Preferensi Wisatawan Yogyakarta pada Akomodasi Ekonomis Selama Libur Lebaran 2025: Analisis dan Implikasi

Yogyakarta, sebuah kota yang terkenal dengan budaya dan sejarahnya, menjadi tujuan favorit bagi wisatawan, terutama saat libur Lebaran. Namun, tren yang menarik muncul pada libur Lebaran 2025 lalu. Alih-alih memilih hotel berbintang, banyak wisatawan justru lebih memilih penginapan dengan tarif yang lebih terjangkau.

Menurut Dinas Pariwisata Daerah Istimewa Yogyakarta (DIY), fenomena ini mengindikasikan adanya perubahan perilaku wisatawan. Kepala Dinas Pariwisata DIY, Imam Pratanadi, menduga bahwa faktor ekonomi menjadi alasan utama di balik preferensi ini. Penginapan dengan tarif mulai dari Rp 150.000 per kamar menjadi pilihan populer karena dianggap lebih sesuai dengan anggaran wisatawan.

Menanggapi tren ini, Imam Pratanadi mengimbau pemerintah kabupaten/kota untuk membuat regulasi khusus yang mengatur indekos dan penginapan kecil. Tujuannya adalah untuk memastikan bahwa sektor informal ini juga memberikan kontribusi ekonomi kepada daerah melalui pajak.
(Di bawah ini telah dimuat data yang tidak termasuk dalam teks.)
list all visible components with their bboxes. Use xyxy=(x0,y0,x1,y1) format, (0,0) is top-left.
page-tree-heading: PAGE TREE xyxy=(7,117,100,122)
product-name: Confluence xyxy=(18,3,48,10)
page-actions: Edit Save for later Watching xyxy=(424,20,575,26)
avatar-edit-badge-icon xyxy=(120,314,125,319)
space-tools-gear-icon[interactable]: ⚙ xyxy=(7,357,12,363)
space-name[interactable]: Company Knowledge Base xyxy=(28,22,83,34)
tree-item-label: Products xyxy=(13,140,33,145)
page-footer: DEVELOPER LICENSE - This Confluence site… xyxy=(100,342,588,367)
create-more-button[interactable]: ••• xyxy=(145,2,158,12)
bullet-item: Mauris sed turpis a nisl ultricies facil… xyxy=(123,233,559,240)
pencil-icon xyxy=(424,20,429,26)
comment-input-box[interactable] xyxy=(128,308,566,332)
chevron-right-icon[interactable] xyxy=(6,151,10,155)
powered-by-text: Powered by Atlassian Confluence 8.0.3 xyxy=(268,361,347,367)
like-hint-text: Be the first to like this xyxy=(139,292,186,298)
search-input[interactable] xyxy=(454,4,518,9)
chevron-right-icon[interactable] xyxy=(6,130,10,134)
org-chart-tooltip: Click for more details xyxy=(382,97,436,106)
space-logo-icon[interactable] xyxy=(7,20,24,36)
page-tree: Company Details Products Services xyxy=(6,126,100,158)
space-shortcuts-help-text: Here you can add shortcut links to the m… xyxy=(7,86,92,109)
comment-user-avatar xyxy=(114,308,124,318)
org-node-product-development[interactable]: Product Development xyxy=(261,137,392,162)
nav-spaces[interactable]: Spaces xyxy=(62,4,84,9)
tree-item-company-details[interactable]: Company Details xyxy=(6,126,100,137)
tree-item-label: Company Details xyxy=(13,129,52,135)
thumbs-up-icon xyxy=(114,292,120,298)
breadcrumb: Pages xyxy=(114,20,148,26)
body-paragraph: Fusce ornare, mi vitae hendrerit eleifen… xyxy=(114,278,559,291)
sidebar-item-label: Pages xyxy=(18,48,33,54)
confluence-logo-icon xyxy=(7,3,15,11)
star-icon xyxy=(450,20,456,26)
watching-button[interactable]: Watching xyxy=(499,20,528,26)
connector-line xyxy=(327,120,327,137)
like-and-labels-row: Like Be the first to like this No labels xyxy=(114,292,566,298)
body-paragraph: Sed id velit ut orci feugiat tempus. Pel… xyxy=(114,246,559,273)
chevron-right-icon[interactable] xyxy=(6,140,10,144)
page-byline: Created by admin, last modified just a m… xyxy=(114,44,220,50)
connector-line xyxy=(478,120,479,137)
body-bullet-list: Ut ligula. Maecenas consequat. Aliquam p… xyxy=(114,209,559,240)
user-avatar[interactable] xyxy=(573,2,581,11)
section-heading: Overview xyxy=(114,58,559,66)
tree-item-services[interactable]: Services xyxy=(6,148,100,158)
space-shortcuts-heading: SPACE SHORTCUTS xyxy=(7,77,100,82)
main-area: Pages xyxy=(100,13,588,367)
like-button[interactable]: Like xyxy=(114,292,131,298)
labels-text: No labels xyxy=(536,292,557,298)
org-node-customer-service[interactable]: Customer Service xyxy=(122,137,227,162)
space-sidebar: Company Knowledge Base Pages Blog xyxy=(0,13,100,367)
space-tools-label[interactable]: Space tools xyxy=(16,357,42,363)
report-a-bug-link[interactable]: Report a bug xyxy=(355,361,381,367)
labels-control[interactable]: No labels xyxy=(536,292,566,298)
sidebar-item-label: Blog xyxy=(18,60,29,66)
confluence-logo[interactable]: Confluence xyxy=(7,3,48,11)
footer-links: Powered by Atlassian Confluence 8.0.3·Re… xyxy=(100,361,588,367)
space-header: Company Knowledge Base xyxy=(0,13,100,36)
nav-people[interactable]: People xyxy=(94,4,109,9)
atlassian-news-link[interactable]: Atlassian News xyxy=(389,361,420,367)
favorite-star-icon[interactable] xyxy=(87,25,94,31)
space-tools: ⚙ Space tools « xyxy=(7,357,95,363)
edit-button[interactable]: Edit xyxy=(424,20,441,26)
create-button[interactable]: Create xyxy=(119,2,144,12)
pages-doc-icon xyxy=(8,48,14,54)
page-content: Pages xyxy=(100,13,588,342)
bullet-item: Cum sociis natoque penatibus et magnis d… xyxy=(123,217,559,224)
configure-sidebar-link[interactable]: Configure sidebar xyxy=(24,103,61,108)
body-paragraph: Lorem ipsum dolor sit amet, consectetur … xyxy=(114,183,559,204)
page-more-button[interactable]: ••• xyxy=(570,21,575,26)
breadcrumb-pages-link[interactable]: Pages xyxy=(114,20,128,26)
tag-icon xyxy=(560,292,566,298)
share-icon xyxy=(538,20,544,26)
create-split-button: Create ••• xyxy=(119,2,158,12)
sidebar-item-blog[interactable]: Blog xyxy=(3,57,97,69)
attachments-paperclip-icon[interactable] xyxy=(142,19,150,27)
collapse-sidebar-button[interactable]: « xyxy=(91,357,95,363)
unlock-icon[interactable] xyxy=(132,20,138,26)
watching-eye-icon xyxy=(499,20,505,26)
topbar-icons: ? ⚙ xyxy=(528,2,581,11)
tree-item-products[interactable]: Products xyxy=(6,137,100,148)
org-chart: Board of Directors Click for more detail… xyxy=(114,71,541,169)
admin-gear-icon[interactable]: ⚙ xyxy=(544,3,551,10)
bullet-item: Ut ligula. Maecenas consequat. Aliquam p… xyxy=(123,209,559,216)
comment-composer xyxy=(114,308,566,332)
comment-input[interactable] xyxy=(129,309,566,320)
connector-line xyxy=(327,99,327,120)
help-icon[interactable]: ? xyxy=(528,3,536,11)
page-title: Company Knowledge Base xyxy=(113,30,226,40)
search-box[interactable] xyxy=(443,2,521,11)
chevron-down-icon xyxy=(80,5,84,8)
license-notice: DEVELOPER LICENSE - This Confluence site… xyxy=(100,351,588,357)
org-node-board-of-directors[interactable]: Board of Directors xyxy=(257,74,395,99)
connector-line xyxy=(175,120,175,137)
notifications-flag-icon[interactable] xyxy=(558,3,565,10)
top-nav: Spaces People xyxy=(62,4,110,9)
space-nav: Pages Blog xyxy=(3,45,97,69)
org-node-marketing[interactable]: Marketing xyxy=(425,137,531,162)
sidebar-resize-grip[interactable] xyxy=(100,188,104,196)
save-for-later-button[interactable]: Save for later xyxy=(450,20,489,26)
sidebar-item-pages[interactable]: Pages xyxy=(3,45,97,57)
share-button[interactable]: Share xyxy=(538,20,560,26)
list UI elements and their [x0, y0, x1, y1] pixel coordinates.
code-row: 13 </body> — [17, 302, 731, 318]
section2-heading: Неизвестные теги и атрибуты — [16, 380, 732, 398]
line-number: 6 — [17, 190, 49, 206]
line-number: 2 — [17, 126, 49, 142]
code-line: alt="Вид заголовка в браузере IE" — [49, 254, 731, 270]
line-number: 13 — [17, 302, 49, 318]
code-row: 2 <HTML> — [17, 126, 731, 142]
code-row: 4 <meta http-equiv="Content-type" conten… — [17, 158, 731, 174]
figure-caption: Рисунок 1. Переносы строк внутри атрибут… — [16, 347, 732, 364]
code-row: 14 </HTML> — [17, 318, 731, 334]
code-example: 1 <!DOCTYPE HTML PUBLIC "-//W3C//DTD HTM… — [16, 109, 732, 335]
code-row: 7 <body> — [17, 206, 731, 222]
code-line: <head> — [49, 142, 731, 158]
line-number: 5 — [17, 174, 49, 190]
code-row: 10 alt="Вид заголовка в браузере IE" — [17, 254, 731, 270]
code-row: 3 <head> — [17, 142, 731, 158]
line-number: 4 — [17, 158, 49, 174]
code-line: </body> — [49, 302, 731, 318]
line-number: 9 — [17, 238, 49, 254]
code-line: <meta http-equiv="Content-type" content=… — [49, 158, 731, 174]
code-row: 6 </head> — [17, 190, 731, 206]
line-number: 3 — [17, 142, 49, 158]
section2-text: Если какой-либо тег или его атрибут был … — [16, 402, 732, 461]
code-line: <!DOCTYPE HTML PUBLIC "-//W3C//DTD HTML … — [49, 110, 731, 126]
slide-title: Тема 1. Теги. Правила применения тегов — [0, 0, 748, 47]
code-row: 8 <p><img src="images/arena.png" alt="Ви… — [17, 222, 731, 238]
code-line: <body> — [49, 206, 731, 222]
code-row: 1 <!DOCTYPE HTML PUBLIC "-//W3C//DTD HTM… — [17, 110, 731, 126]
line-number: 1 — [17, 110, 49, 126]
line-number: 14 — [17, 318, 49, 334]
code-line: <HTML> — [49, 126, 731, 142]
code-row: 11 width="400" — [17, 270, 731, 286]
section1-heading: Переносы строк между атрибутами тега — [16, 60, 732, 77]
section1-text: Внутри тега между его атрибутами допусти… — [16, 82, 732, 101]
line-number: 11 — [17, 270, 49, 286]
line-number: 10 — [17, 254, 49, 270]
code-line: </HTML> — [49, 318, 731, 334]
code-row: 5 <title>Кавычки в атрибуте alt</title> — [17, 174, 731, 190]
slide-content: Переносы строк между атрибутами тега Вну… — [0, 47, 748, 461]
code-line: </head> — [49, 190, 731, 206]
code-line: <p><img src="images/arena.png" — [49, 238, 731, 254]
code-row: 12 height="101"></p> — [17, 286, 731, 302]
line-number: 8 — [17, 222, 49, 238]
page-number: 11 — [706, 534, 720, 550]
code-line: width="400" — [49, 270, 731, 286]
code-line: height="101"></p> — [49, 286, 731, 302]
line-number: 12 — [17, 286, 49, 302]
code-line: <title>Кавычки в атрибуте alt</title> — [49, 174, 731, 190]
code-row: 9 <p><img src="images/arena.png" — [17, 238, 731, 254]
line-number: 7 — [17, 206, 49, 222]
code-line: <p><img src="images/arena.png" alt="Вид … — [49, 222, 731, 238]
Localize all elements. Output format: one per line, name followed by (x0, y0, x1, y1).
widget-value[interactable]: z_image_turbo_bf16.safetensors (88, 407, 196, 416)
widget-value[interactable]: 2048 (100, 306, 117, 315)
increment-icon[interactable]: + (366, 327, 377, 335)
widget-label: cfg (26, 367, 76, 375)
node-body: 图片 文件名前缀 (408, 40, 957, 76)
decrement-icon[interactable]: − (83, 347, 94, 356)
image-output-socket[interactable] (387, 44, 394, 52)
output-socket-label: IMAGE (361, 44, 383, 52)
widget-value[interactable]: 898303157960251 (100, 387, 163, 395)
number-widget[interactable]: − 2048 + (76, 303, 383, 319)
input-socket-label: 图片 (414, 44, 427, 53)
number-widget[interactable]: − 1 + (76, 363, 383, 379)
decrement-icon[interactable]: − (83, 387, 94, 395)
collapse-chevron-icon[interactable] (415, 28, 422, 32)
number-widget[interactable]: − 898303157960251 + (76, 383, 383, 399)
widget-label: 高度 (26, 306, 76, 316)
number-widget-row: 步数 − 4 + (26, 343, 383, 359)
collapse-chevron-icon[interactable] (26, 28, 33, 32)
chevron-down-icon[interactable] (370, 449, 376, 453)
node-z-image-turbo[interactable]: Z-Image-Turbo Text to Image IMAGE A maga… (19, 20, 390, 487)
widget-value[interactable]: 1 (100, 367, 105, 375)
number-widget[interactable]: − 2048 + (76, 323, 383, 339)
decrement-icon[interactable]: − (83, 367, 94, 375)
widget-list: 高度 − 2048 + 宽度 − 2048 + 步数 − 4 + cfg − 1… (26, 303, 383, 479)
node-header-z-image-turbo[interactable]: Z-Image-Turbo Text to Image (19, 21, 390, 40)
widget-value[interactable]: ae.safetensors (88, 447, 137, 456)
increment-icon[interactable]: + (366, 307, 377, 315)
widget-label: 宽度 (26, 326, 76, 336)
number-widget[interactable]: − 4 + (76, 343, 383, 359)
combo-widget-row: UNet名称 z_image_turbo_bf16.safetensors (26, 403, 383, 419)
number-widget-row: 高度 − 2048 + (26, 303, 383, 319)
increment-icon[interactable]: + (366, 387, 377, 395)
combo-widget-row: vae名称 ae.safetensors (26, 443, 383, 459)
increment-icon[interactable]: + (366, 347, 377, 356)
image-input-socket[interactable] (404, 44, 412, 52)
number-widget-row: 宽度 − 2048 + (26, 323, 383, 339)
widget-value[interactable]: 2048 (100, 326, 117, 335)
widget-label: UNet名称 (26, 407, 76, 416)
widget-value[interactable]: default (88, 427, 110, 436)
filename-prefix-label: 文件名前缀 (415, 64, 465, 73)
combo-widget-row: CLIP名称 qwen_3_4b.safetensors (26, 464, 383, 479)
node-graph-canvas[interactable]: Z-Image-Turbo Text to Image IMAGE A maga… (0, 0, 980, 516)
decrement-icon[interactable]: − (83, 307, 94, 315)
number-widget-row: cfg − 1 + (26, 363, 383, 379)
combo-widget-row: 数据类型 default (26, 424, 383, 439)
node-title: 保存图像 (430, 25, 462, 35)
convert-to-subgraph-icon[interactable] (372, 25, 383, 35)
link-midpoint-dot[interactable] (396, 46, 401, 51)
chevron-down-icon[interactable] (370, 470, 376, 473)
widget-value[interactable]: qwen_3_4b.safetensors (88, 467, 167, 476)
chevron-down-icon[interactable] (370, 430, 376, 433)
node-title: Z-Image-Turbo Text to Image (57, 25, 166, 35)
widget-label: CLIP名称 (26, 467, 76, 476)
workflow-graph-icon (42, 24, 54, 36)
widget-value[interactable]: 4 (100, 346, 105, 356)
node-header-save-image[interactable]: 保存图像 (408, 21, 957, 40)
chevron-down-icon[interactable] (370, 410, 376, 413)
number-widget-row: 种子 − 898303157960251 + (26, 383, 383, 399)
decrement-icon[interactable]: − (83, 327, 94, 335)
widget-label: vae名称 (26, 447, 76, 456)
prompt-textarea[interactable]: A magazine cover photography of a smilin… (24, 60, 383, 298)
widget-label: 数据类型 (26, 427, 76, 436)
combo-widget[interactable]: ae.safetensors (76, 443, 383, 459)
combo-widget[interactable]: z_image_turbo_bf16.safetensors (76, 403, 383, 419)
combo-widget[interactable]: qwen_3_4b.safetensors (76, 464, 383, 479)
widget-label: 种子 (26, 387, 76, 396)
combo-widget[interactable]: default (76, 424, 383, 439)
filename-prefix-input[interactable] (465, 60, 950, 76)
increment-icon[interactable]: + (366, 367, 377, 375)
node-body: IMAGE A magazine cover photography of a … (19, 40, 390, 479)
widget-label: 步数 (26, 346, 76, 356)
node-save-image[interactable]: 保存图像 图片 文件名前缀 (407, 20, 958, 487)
Dengan demikian, potensi pendapatan daerah dapat dioptimalkan.

Di sisi lain, Perhimpunan Hotel dan Restoran Indonesia (PHRI) DIY mencatat adanya peningkatan okupansi hotel selama libur Paskah. Ketua PHRI DIY, Deddy Pranowo Eryono, menyatakan bahwa tingkat hunian hotel mencapai 55 persen selama periode tersebut. Namun, angka ini masih jauh dari target yang diharapkan selama libur Lebaran.

Deddy Pranowo Eryono menduga bahwa salah satu penyebab rendahnya okupansi hotel selama libur Lebaran adalah karena banyak wisatawan yang memilih menginap di akomodasi yang lebih murah, seperti kost harian atau homestay. Akomodasi semacam ini menawarkan harga yang lebih kompetitif karena tidak dikenakan pajak dan izin-izin tertentu.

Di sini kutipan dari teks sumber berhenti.